TimeLimiter (Timeout)¶
The time limiter pattern enforces a maximum execution time for each call. If the call exceeds the timeout, it is cancelled and a TimeoutError is raised.
Concepts¶
The timeout wraps each individual call attempt (not the total time across retries):
@resilient(retry=RetryConfig(max_attempts=3), timeout=TimeoutConfig(seconds=5))
Attempt 1: [─── 5s max ───] TIMEOUT!
Attempt 2: [── 3s ──] SUCCESS!
Implementation¶
| Mode | How it works |
|---|---|
| Sync | Runs the function in a thread pool, uses future.result(timeout=...) with best-effort thread cancellation |
| Async | Uses asyncio.wait_for(coro, timeout=...) |
Thread Cancellation (Sync)
On CPython, when a sync function exceeds its timeout, pyresilience uses ctypes.pythonapi.PyThreadState_SetAsyncExc for best-effort thread interruption. This raises an exception in the worker thread so it can clean up. However, blocking C extensions (e.g., socket.recv() without a timeout) cannot be interrupted. The original exception chain is preserved via from exc.
Configuration¶
from pyresilience import TimeoutConfig
config = TimeoutConfig(
seconds=30.0, # Maximum execution time
per_attempt=True, # True = per attempt, False = total deadline
)
| Parameter | Type | Default | Description |
|---|---|---|---|
seconds |
float |
30.0 |
Maximum time in seconds before the call is aborted |
per_attempt |
bool |
True |
Whether timeout applies per attempt or as a total deadline |
Usage¶
Basic Timeout¶
from pyresilience import resilient, TimeoutConfig
@resilient(timeout=TimeoutConfig(seconds=5.0))

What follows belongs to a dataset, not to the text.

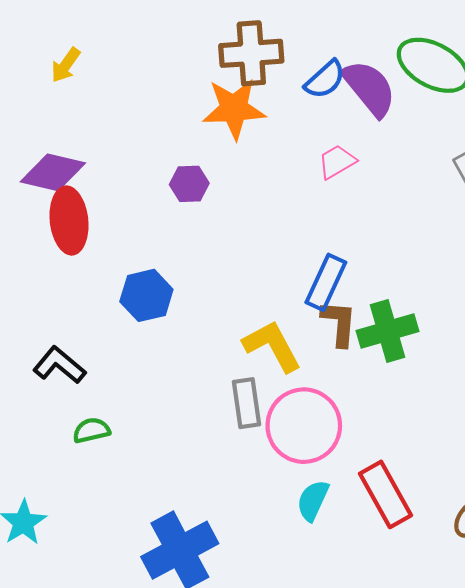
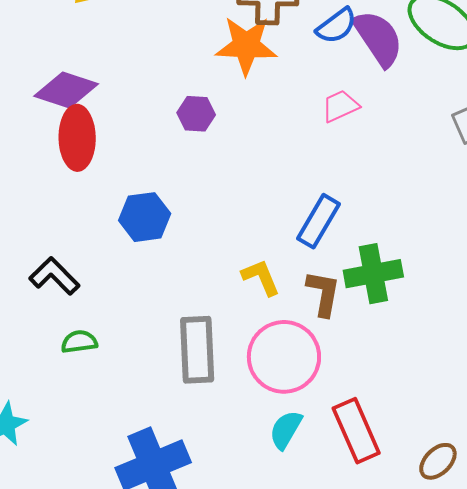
brown L-shape: (339, 323) -> (323, 293), moved
yellow L-shape: (272, 346) -> (261, 277), size x0.7
gray rectangle: (247, 403) -> (197, 350), moved, size x1.4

def slow_operation() -> dict:
return requests.get("https://slow-api.example.com").json()
With Retry¶
Each retry attempt gets its own timeout:
@resilient(
retry=RetryConfig(max_attempts=3, delay=1.0),
timeout=TimeoutConfig(seconds=10),
)
def call_api() -> dict:
return requests.get("https://api.example.com").json()
Total maximum time: 3 attempts * 10s timeout + 2 delays = ~32s worst case.
Async Timeout¶
@resilient(timeout=TimeoutConfig(seconds=5.0))

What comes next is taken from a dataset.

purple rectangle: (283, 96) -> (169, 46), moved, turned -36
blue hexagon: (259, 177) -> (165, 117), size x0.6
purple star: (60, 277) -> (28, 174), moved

async def async_fetch(url: str) -> dict:
async with aiohttp.ClientSession() as session:
async with session.get(url) as resp:
return await resp.json()
Per-Attempt vs Total Deadline¶
By default (per_attempt=True), each retry attempt gets the full timeout:
@resilient(retry=RetryConfig(max_attempts=3), timeout=TimeoutConfig(seconds=5))
Attempt 1: [─── 5s max ───] TIMEOUT!
Attempt 2: [─── 5s max ───] TIMEOUT!
Attempt 3: [── 3s ──] SUCCESS!
Total: up to 15s + delays
With per_attempt=False, the timeout is a total deadline shared across all attempts:
@resilient(retry=RetryConfig(max_attempts=3), timeout=TimeoutConfig(seconds=5, per_attempt=False))
Attempt 1: [── 3s ──] TIMEOUT!
Attempt 2: [─ 1.5s ─] TIMEOUT! (remaining budget)
Attempt 3: TIMEOUT! (no budget left)
Total: 5s max
Use per_attempt=False when you have a strict SLA and need to bound total latency:
@resilient(
retry=RetryConfig(max_attempts=3, delay=0.5),
timeout=TimeoutConfig(seconds=5.0, per_attempt=False),
)
def call_with_deadline() -> dict:
return requests.get("https://api.example.com").json()
Strict Timeout (Fail Fast)¶
For latency-sensitive paths:
@resilient(timeout=TimeoutConfig(seconds=1.0))
def cache_lookup(key: str) -> dict:
return redis_client.get(key)
Events¶
| Event | When |
|---|---|
EventType.TIMEOUT |
A call exceeded the configured timeout |
def on_event(event):
if event.event_type == EventType.TIMEOUT:
print(f"{event.function_name} timed out: {event.detail}")
# detail contains "exceeded {seconds}s"
Exception¶
try:
result = slow_function()
except TimeoutError as e:
print(e) # "slow_function exceeded timeout of 5.0s"
Note
pyresilience raises builtins.TimeoutError, not asyncio.TimeoutError. This is consistent across sync and async modes.